As you can see, you can specify a discussion topic, add a description, and schedule the fishbowl start and duration (up to four hours; though that would be cruel and unusual punishment). You can also choose a language to use. Currently the choices are English, Spanish, French, and Catalan. On clicking Create fishbowl you’ll see a summary of your new fishbowl, together with a link to distribute to others so they can join it. You’ll also receive an email with the same information — a nice touch.

Starting your fishbowl

When you click on Go to the fishbowl, Stooa will ask for permission to use your camera(s) and microphone(s). (Once you’ve joined a fishbowl, you can choose which ones to use.) Enter how you’d like to display your name, and you’ll see this screen:

When you’re ready to begin, click Start the fishbowl. At this point the camera and microphone will be active just for you. Share a short introduction with the waiting attendees. When done, you’ll appear in one of the five fishbowl “seats”. Click Allow attendees to join the conversation to begin discussion.

Running your fishbowl

At the top of the screen you’ll see the remaining time for the fishbowl, a button to end it, and the number of attendees present. Clicking on the latter displays a list of people currently in the seats, followed by the remaining attendees. The list includes links to the Twitter and LinkedIn profiles of each attendee if they entered them.

At this point, attendees can enter/leave one of the fishbowl seats by clicking on the Join/Leave the conversation button at the bottom of the screen. The other buttons allow participants to choose and control their camera and microphone.

Five participants is a good maximum for a controlled and useful discussion. Stooa smoothly implements entry and departure of fishbowl participants.

When your discussion is over, use the End fishbowl button to close the session.

Stooa review — what do I think?

Here are my initial impressions from a brief look. First, I want to acknowledge Stooa’s creator, Runroom, for developing this tool and making it Open Source: software with source code that anyone can inspect, modify and enhance. Hosting the software so that anyone can use it is another Runroom gift. They explain why they did so here. Thank you Runroom!

Stooa was easy to register and use on Chrome or Safari. First time users should have little difficulty, as the entire onboarding process is designed very well. I haven’t used the tool with a large number of attendees, so I can’t say how it holds up under load. Given that the number of folks simultaneously on video chat is limited to five, I expect it will work fine.

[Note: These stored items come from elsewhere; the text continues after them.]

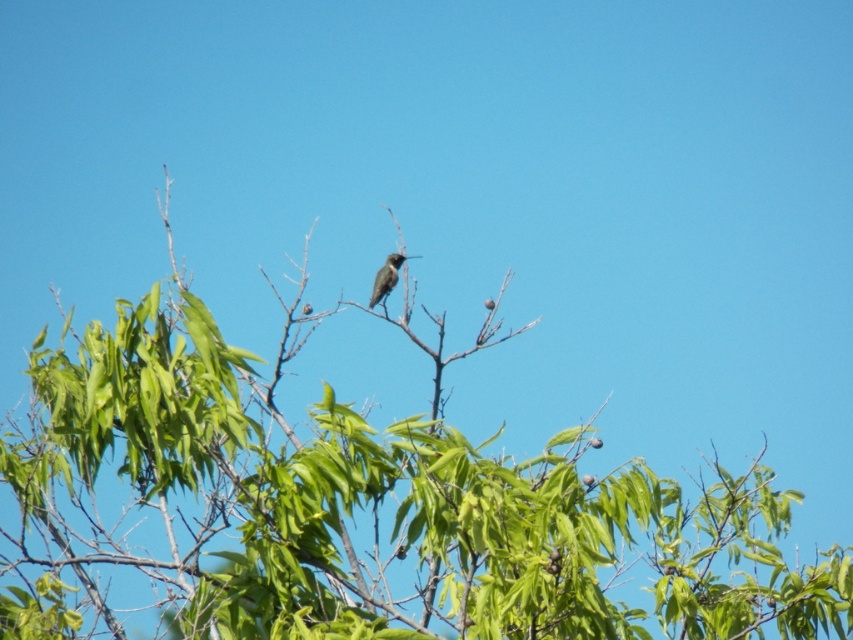 Based on the photo, is green leafy tree at center smaller than shiny brown bird at center?

No, green leafy tree at center is not smaller than shiny brown bird at center.

Does green leafy tree at center appear under shiny brown bird at center?

Yes, green leafy tree at center is below shiny brown bird at center.

I want to click on green leafy tree at center, so click(x=357, y=506). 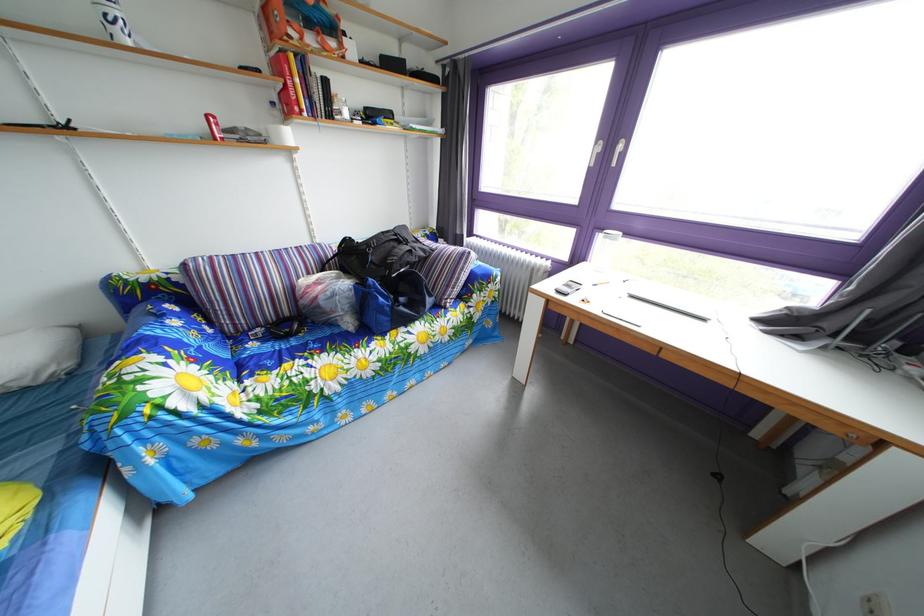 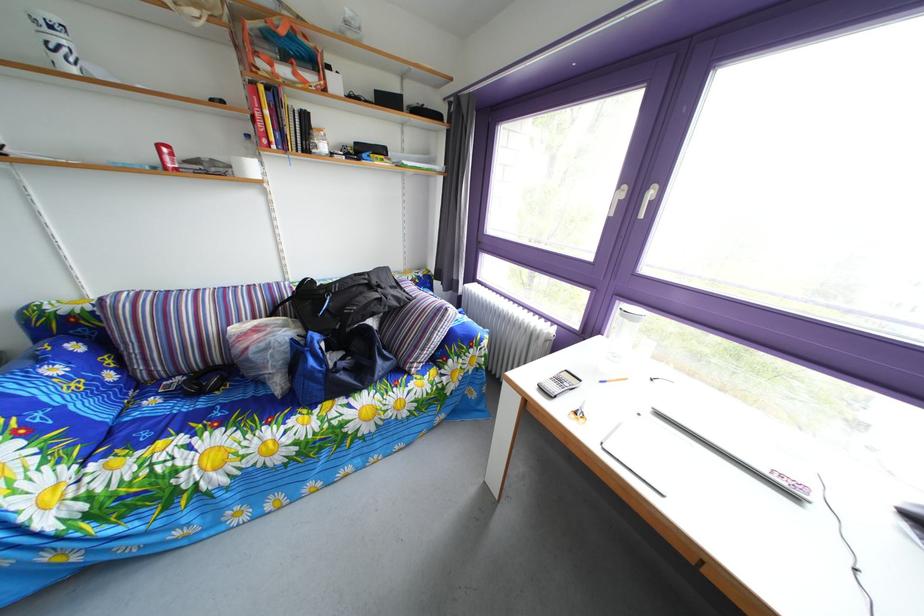 The images are taken continuously from a first-person perspective. In which direction are you moving?

The cameraman moved toward right, forward. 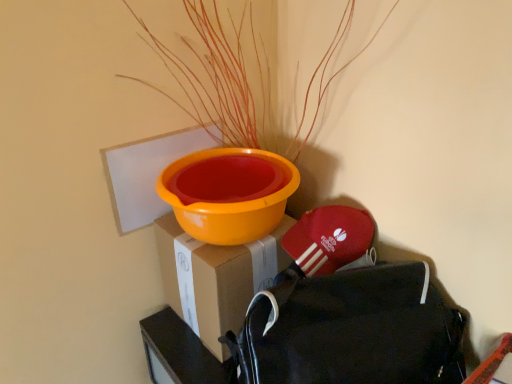 What do you see at coordinates (239, 126) in the screenshot?
I see `orange matte plant at upper center` at bounding box center [239, 126].

The height and width of the screenshot is (384, 512). What are the coordinates of `black fabric backpack at lower right` in the screenshot? It's located at (350, 331).

Locate an element on the screen. This screenshot has width=512, height=384. cardboard box at center is located at coordinates (216, 278).

Find the location of `orange matte plant at upper center`. orange matte plant at upper center is located at coordinates (239, 126).

Which object is wider, black fabric backpack at lower right or orange matte plant at upper center?

orange matte plant at upper center.

From a real-world perspective, is black fabric backpack at lower right located higher than orange matte plant at upper center?

No, from a real-world perspective, black fabric backpack at lower right is not on top of orange matte plant at upper center.

Is orange matte plant at upper center completely or partially inside black fabric backpack at lower right?

No.

The image size is (512, 384). What are the coordinates of `houseplant on the left of black fabric backpack at lower right` in the screenshot? It's located at (239, 126).

Would you say cardboard box at center is part of orange matte plant at upper center's contents?

No, cardboard box at center is not inside orange matte plant at upper center.

Locate an element on the screen. Image resolution: width=512 pixels, height=384 pixels. cardboard box that appears behind the orange matte plant at upper center is located at coordinates (216, 278).

From a real-world perspective, which is physically above, orange matte plant at upper center or cardboard box at center?

orange matte plant at upper center, from a real-world perspective.

Can you confirm if orange matte plant at upper center is wider than cardboard box at center?

Indeed, orange matte plant at upper center has a greater width compared to cardboard box at center.

Visually, is black fabric backpack at lower right positioned to the left or to the right of cardboard box at center?

Clearly, black fabric backpack at lower right is on the right of cardboard box at center in the image.

How many degrees apart are the facing directions of black fabric backpack at lower right and cardboard box at center?

There is a 65.3-degree angle between the facing directions of black fabric backpack at lower right and cardboard box at center.

From their relative heights in the image, would you say black fabric backpack at lower right is taller or shorter than cardboard box at center?

In the image, black fabric backpack at lower right appears to be taller than cardboard box at center.

Identify the location of cardboard box above the black fabric backpack at lower right (from the image's perspective). The height and width of the screenshot is (384, 512). (216, 278).

Are orange matte plant at upper center and black fabric backpack at lower right far apart?

No, there isn't a large distance between orange matte plant at upper center and black fabric backpack at lower right.

Is point (149, 36) less distant than point (264, 350)?

No, (149, 36) is further to viewer.

In order to click on backpack that is in front of the orange matte plant at upper center in this screenshot , I will do `click(350, 331)`.

Considering the sizes of orange matte plant at upper center and black fabric backpack at lower right in the image, is orange matte plant at upper center taller or shorter than black fabric backpack at lower right?

In the image, orange matte plant at upper center appears to be taller than black fabric backpack at lower right.

In the image, there is a orange matte plant at upper center. Where is `cardboard box below it (from a real-world perspective)`? The width and height of the screenshot is (512, 384). cardboard box below it (from a real-world perspective) is located at coordinates (216, 278).

From a real-world perspective, which object stands above the other?

From a 3D spatial view, orange matte plant at upper center is above.

Considering the relative positions of cardboard box at center and orange matte plant at upper center in the image provided, is cardboard box at center behind orange matte plant at upper center?

Yes, cardboard box at center is further from the camera.

Does point (208, 291) come closer to viewer compared to point (246, 349)?

That is False.

From the image's perspective, which one is positioned higher, cardboard box at center or black fabric backpack at lower right?

cardboard box at center appears higher in the image.

How many degrees apart are the facing directions of cardboard box at center and black fabric backpack at lower right?

The facing directions of cardboard box at center and black fabric backpack at lower right are 65.3 degrees apart.

The image size is (512, 384). What are the coordinates of `cardboard box below the black fabric backpack at lower right (from a real-world perspective)` in the screenshot? It's located at (216, 278).

Find the location of a particular element. This screenshot has height=384, width=512. backpack below the orange matte plant at upper center (from the image's perspective) is located at coordinates (350, 331).

The height and width of the screenshot is (384, 512). What are the coordinates of `houseplant that appears in front of the cardboard box at center` in the screenshot? It's located at (239, 126).

Estimate the real-world distances between objects in this image. Which object is further from black fabric backpack at lower right, cardboard box at center or orange matte plant at upper center?

orange matte plant at upper center.

Considering their positions, is orange matte plant at upper center positioned further to black fabric backpack at lower right than cardboard box at center?

The object further to black fabric backpack at lower right is orange matte plant at upper center.

Which object lies further to the anchor point orange matte plant at upper center, black fabric backpack at lower right or cardboard box at center?

The object further to orange matte plant at upper center is black fabric backpack at lower right.

Looking at the image, which one is located closer to orange matte plant at upper center, cardboard box at center or black fabric backpack at lower right?

cardboard box at center lies closer to orange matte plant at upper center than the other object.

Estimate the real-world distances between objects in this image. Which object is further from cardboard box at center, black fabric backpack at lower right or orange matte plant at upper center?

Among the two, orange matte plant at upper center is located further to cardboard box at center.

Looking at the image, which one is located further to cardboard box at center, orange matte plant at upper center or black fabric backpack at lower right?

orange matte plant at upper center is positioned further to the anchor cardboard box at center.

Where is `cardboard box between orange matte plant at upper center and black fabric backpack at lower right from top to bottom`? This screenshot has width=512, height=384. cardboard box between orange matte plant at upper center and black fabric backpack at lower right from top to bottom is located at coordinates (216, 278). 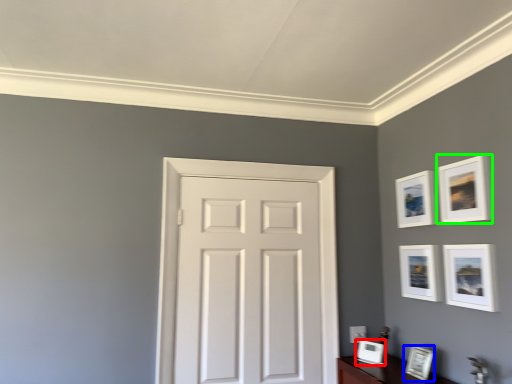 Question: Based on their relative distances, which object is nearer to picture frame (highlighted by a red box)? Choose from picture frame (highlighted by a blue box) and picture frame (highlighted by a green box).

Choices:
 (A) picture frame
 (B) picture frame

Answer: (A) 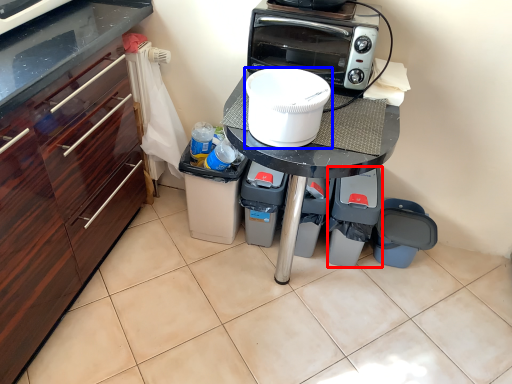 Question: Which of the following is the farthest to the observer, appliance (highlighted by a red box) or home appliance (highlighted by a blue box)?

Choices:
 (A) appliance
 (B) home appliance

Answer: (A) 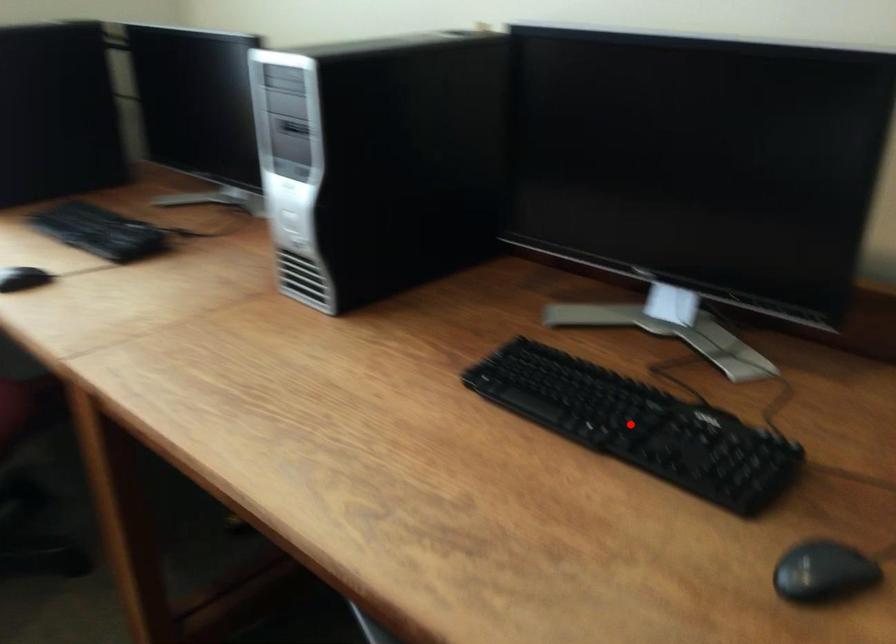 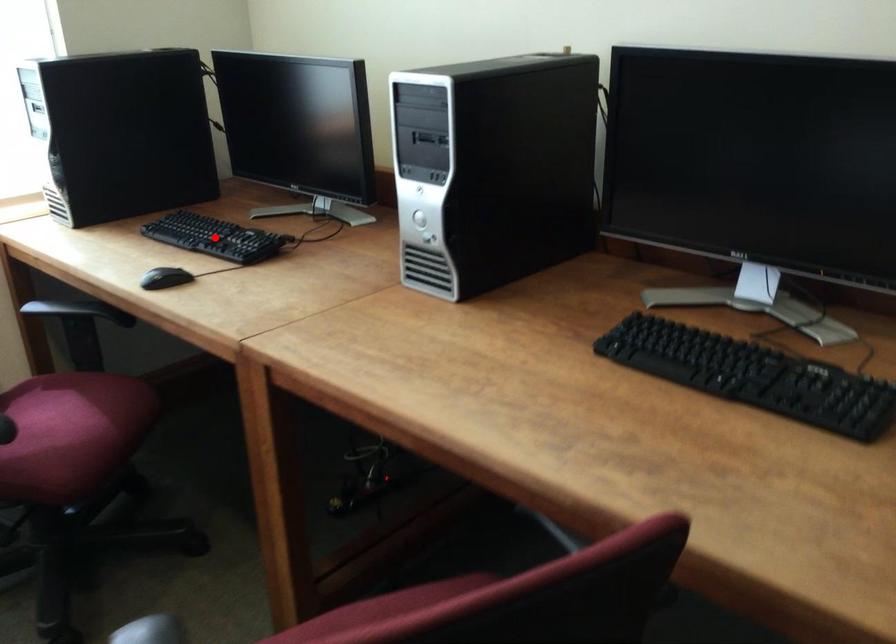 I am providing you with two images of the same scene from different viewpoints. A red point is marked on the first image and another point is marked on the second image. Is the marked point in image1 the same physical position as the marked point in image2?

No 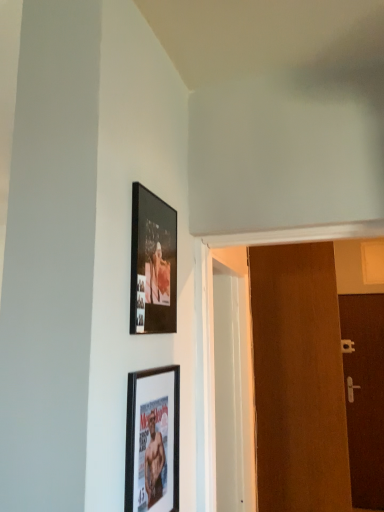 Describe the element at coordinates (364, 395) in the screenshot. I see `brown matte door at right, which appears as the second door when viewed from the left` at that location.

Where is `matte black picture frame at upper center, placed as the 1th picture frame when sorted from top to bottom`? matte black picture frame at upper center, placed as the 1th picture frame when sorted from top to bottom is located at coordinates (153, 264).

Where is `brown matte door at right, which appears as the second door when viewed from the left`? This screenshot has height=512, width=384. brown matte door at right, which appears as the second door when viewed from the left is located at coordinates (364, 395).

Does point (299, 401) come closer to viewer compared to point (154, 317)?

That is False.

From the picture: Is brown wooden door at right, the second door when ordered from right to left, inside or outside of matte black picture frame at upper center, the 2th picture frame in the bottom-to-top sequence?

brown wooden door at right, the second door when ordered from right to left, cannot be found inside matte black picture frame at upper center, the 2th picture frame in the bottom-to-top sequence.

Is brown wooden door at right, positioned as the 1th door in front-to-back order, to the left or to the right of matte black picture frame at upper center, placed as the 1th picture frame when sorted from top to bottom, in the image?

In the image, brown wooden door at right, positioned as the 1th door in front-to-back order, appears on the right side of matte black picture frame at upper center, placed as the 1th picture frame when sorted from top to bottom.

Which of these two, matte black picture frame at upper center, placed as the 1th picture frame when sorted from top to bottom, or matte black picture frame at lower center, marked as the 2th picture frame in a top-to-bottom arrangement, is wider?

With larger width is matte black picture frame at upper center, placed as the 1th picture frame when sorted from top to bottom.

Where is `picture frame that appears below the matte black picture frame at upper center, the 2th picture frame in the bottom-to-top sequence (from a real-world perspective)`? Image resolution: width=384 pixels, height=512 pixels. picture frame that appears below the matte black picture frame at upper center, the 2th picture frame in the bottom-to-top sequence (from a real-world perspective) is located at coordinates (152, 438).

Does matte black picture frame at upper center, the 2th picture frame in the bottom-to-top sequence, have a larger size compared to matte black picture frame at lower center, which is the first picture frame in bottom-to-top order?

Yes.

From the picture: Between matte black picture frame at lower center, marked as the 2th picture frame in a top-to-bottom arrangement, and matte black picture frame at upper center, the 2th picture frame in the bottom-to-top sequence, which one appears on the right side from the viewer's perspective?

Positioned to the right is matte black picture frame at lower center, marked as the 2th picture frame in a top-to-bottom arrangement.

Is the depth of matte black picture frame at lower center, which is the first picture frame in bottom-to-top order, greater than that of matte black picture frame at upper center, placed as the 1th picture frame when sorted from top to bottom?

No, it is in front of matte black picture frame at upper center, placed as the 1th picture frame when sorted from top to bottom.

Which of these two, matte black picture frame at lower center, which is the first picture frame in bottom-to-top order, or matte black picture frame at upper center, the 2th picture frame in the bottom-to-top sequence, is smaller?

matte black picture frame at lower center, which is the first picture frame in bottom-to-top order.

From the picture: Is matte black picture frame at lower center, which is the first picture frame in bottom-to-top order, located outside matte black picture frame at upper center, the 2th picture frame in the bottom-to-top sequence?

Yes, matte black picture frame at lower center, which is the first picture frame in bottom-to-top order, is located beyond the bounds of matte black picture frame at upper center, the 2th picture frame in the bottom-to-top sequence.

Does point (360, 294) appear closer or farther from the camera than point (149, 259)?

Clearly, point (360, 294) is more distant from the camera than point (149, 259).

Can you confirm if brown matte door at right, which appears as the second door when viewed from the left, is wider than matte black picture frame at upper center, placed as the 1th picture frame when sorted from top to bottom?

Indeed, brown matte door at right, which appears as the second door when viewed from the left, has a greater width compared to matte black picture frame at upper center, placed as the 1th picture frame when sorted from top to bottom.

You are a GUI agent. You are given a task and a screenshot of the screen. Output one action in this format:
    pyautogui.click(x=<x>, y=<y>)
    Task: Click on the picture frame that is the 1st one when counting forward from the brown matte door at right, which appears as the second door when viewed from the left
    Image resolution: width=384 pixels, height=512 pixels.
    Given the screenshot: What is the action you would take?
    pyautogui.click(x=153, y=264)

Can you confirm if brown matte door at right, the first door positioned from the right, is bigger than matte black picture frame at upper center, placed as the 1th picture frame when sorted from top to bottom?

Yes, brown matte door at right, the first door positioned from the right, is bigger than matte black picture frame at upper center, placed as the 1th picture frame when sorted from top to bottom.

Is matte black picture frame at upper center, placed as the 1th picture frame when sorted from top to bottom, facing away from brown wooden door at right, positioned as the 1th door in left-to-right order?

No, brown wooden door at right, positioned as the 1th door in left-to-right order, is not at the back of matte black picture frame at upper center, placed as the 1th picture frame when sorted from top to bottom.

Based on their positions, is matte black picture frame at upper center, the 2th picture frame in the bottom-to-top sequence, located to the left or right of brown wooden door at right, the second door when ordered from right to left?

matte black picture frame at upper center, the 2th picture frame in the bottom-to-top sequence, is positioned on brown wooden door at right, the second door when ordered from right to left,'s left side.

Is matte black picture frame at upper center, placed as the 1th picture frame when sorted from top to bottom, surrounding brown wooden door at right, positioned as the 1th door in left-to-right order?

No, matte black picture frame at upper center, placed as the 1th picture frame when sorted from top to bottom, does not contain brown wooden door at right, positioned as the 1th door in left-to-right order.

Measure the distance between matte black picture frame at upper center, placed as the 1th picture frame when sorted from top to bottom, and brown wooden door at right, marked as the 2th door in a back-to-front arrangement.

matte black picture frame at upper center, placed as the 1th picture frame when sorted from top to bottom, is 1.55 meters from brown wooden door at right, marked as the 2th door in a back-to-front arrangement.

The height and width of the screenshot is (512, 384). What are the coordinates of `door that is the 1st one when counting rightward from the matte black picture frame at lower center, marked as the 2th picture frame in a top-to-bottom arrangement` in the screenshot? It's located at (298, 380).

Is matte black picture frame at lower center, which is the first picture frame in bottom-to-top order, shorter than brown wooden door at right, marked as the 2th door in a back-to-front arrangement?

Correct, matte black picture frame at lower center, which is the first picture frame in bottom-to-top order, is not as tall as brown wooden door at right, marked as the 2th door in a back-to-front arrangement.

From the image's perspective, between matte black picture frame at lower center, which is the first picture frame in bottom-to-top order, and brown wooden door at right, the second door when ordered from right to left, who is located below?

brown wooden door at right, the second door when ordered from right to left, is shown below in the image.

Is matte black picture frame at lower center, which is the first picture frame in bottom-to-top order, behind brown wooden door at right, positioned as the 1th door in front-to-back order?

No.

Is brown matte door at right, which appears as the second door when viewed from the left, directly adjacent to matte black picture frame at lower center, which is the first picture frame in bottom-to-top order?

brown matte door at right, which appears as the second door when viewed from the left, is not next to matte black picture frame at lower center, which is the first picture frame in bottom-to-top order, and they're not touching.

Is brown matte door at right, the first door positioned from the right, spatially inside matte black picture frame at lower center, which is the first picture frame in bottom-to-top order, or outside of it?

brown matte door at right, the first door positioned from the right, cannot be found inside matte black picture frame at lower center, which is the first picture frame in bottom-to-top order.

Identify the location of door below the matte black picture frame at lower center, marked as the 2th picture frame in a top-to-bottom arrangement (from a real-world perspective). This screenshot has width=384, height=512. (364, 395).

Who is bigger, brown matte door at right, positioned as the second door in front-to-back order, or matte black picture frame at lower center, marked as the 2th picture frame in a top-to-bottom arrangement?

Bigger between the two is brown matte door at right, positioned as the second door in front-to-back order.

Identify the location of door that is the 1st object to the right of the matte black picture frame at upper center, placed as the 1th picture frame when sorted from top to bottom, starting at the anchor. Image resolution: width=384 pixels, height=512 pixels. (298, 380).

You are a GUI agent. You are given a task and a screenshot of the screen. Output one action in this format:
    pyautogui.click(x=<x>, y=<y>)
    Task: Click on the picture frame that is under the matte black picture frame at upper center, placed as the 1th picture frame when sorted from top to bottom (from a real-world perspective)
    This screenshot has height=512, width=384.
    Given the screenshot: What is the action you would take?
    pyautogui.click(x=152, y=438)

Considering their positions, is brown matte door at right, which appears as the second door when viewed from the left, positioned further to matte black picture frame at upper center, the 2th picture frame in the bottom-to-top sequence, than brown wooden door at right, the second door when ordered from right to left?

brown matte door at right, which appears as the second door when viewed from the left, is positioned further to the anchor matte black picture frame at upper center, the 2th picture frame in the bottom-to-top sequence.

Estimate the real-world distances between objects in this image. Which object is further from matte black picture frame at upper center, the 2th picture frame in the bottom-to-top sequence, matte black picture frame at lower center, marked as the 2th picture frame in a top-to-bottom arrangement, or brown wooden door at right, positioned as the 1th door in left-to-right order?

Among the two, brown wooden door at right, positioned as the 1th door in left-to-right order, is located further to matte black picture frame at upper center, the 2th picture frame in the bottom-to-top sequence.

When comparing their distances from matte black picture frame at upper center, the 2th picture frame in the bottom-to-top sequence, does brown matte door at right, arranged as the 1th door when viewed from the back, or matte black picture frame at lower center, which is the first picture frame in bottom-to-top order, seem further?

brown matte door at right, arranged as the 1th door when viewed from the back, is positioned further to the anchor matte black picture frame at upper center, the 2th picture frame in the bottom-to-top sequence.

Based on their spatial positions, is brown wooden door at right, positioned as the 1th door in left-to-right order, or matte black picture frame at upper center, placed as the 1th picture frame when sorted from top to bottom, closer to brown matte door at right, arranged as the 1th door when viewed from the back?

brown wooden door at right, positioned as the 1th door in left-to-right order.

When comparing their distances from brown matte door at right, positioned as the second door in front-to-back order, does matte black picture frame at lower center, which is the first picture frame in bottom-to-top order, or matte black picture frame at upper center, the 2th picture frame in the bottom-to-top sequence, seem closer?

matte black picture frame at lower center, which is the first picture frame in bottom-to-top order.

Estimate the real-world distances between objects in this image. Which object is closer to matte black picture frame at lower center, which is the first picture frame in bottom-to-top order, matte black picture frame at upper center, placed as the 1th picture frame when sorted from top to bottom, or brown matte door at right, which appears as the second door when viewed from the left?

matte black picture frame at upper center, placed as the 1th picture frame when sorted from top to bottom.

Based on their spatial positions, is matte black picture frame at upper center, placed as the 1th picture frame when sorted from top to bottom, or brown wooden door at right, positioned as the 1th door in left-to-right order, further from matte black picture frame at lower center, marked as the 2th picture frame in a top-to-bottom arrangement?

brown wooden door at right, positioned as the 1th door in left-to-right order, is positioned further to the anchor matte black picture frame at lower center, marked as the 2th picture frame in a top-to-bottom arrangement.

Looking at the image, which one is located further to brown matte door at right, positioned as the second door in front-to-back order, brown wooden door at right, positioned as the 1th door in front-to-back order, or matte black picture frame at lower center, which is the first picture frame in bottom-to-top order?

matte black picture frame at lower center, which is the first picture frame in bottom-to-top order, is positioned further to the anchor brown matte door at right, positioned as the second door in front-to-back order.

The height and width of the screenshot is (512, 384). In order to click on picture frame between matte black picture frame at lower center, marked as the 2th picture frame in a top-to-bottom arrangement, and brown wooden door at right, the second door when ordered from right to left, from front to back in this screenshot , I will do `click(153, 264)`.

Find the location of a particular element. This screenshot has width=384, height=512. door between matte black picture frame at lower center, which is the first picture frame in bottom-to-top order, and brown matte door at right, arranged as the 1th door when viewed from the back, from front to back is located at coordinates (298, 380).

The width and height of the screenshot is (384, 512). I want to click on door between matte black picture frame at upper center, placed as the 1th picture frame when sorted from top to bottom, and brown matte door at right, positioned as the second door in front-to-back order, in the front-back direction, so click(x=298, y=380).

Where is `picture frame between matte black picture frame at lower center, which is the first picture frame in bottom-to-top order, and brown matte door at right, the first door positioned from the right, from front to back`? picture frame between matte black picture frame at lower center, which is the first picture frame in bottom-to-top order, and brown matte door at right, the first door positioned from the right, from front to back is located at coordinates (153, 264).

Stooa succeeds admirably in its purpose as a single process tool that facilitates effective group discussion.

Limitations

Currently, you can’t remove a fishbowl participant. This could be a problem if you used Stooa for a public fishbowl discussion, publicized via a link on social media.

In addition, with all seats filled, there’s no way for waiting attendees to indicate that they’d like to join the discussion, so a fishbowl host doesn’t know how many others are waiting to speak. To deal with this, attendees could use a backchannel tool like Slack to message the host that they’d like to join in. Alternatively, adding a hand raise option to the attendee list would help to solve this problem. And incorporating a simple text chat for all attendees into Stooa would provide even greater flexibility.

Stooa is not the only tool for running online fishbowls. In July 2020, I shared how to use Zoom to run fishbowls online. Zoom is, of course, a fee-based platform, but many organizations own a license and Zoom does many other things as well. In this situation, Zoom includes attendee text chat and hand raising. And its breakout rooms allow you to create, inside a single tool, the fishbowl sandwiches I use to facilitate group problem solving.

In an ideal world, the tools we use would include only the features we need. We don’t live in such a world, and Stooa is a well-crafted platform that allows groups to meet and discuss online. Whether it includes everything you need to make such discussions effective and fruitful is ultimately up to you to decide.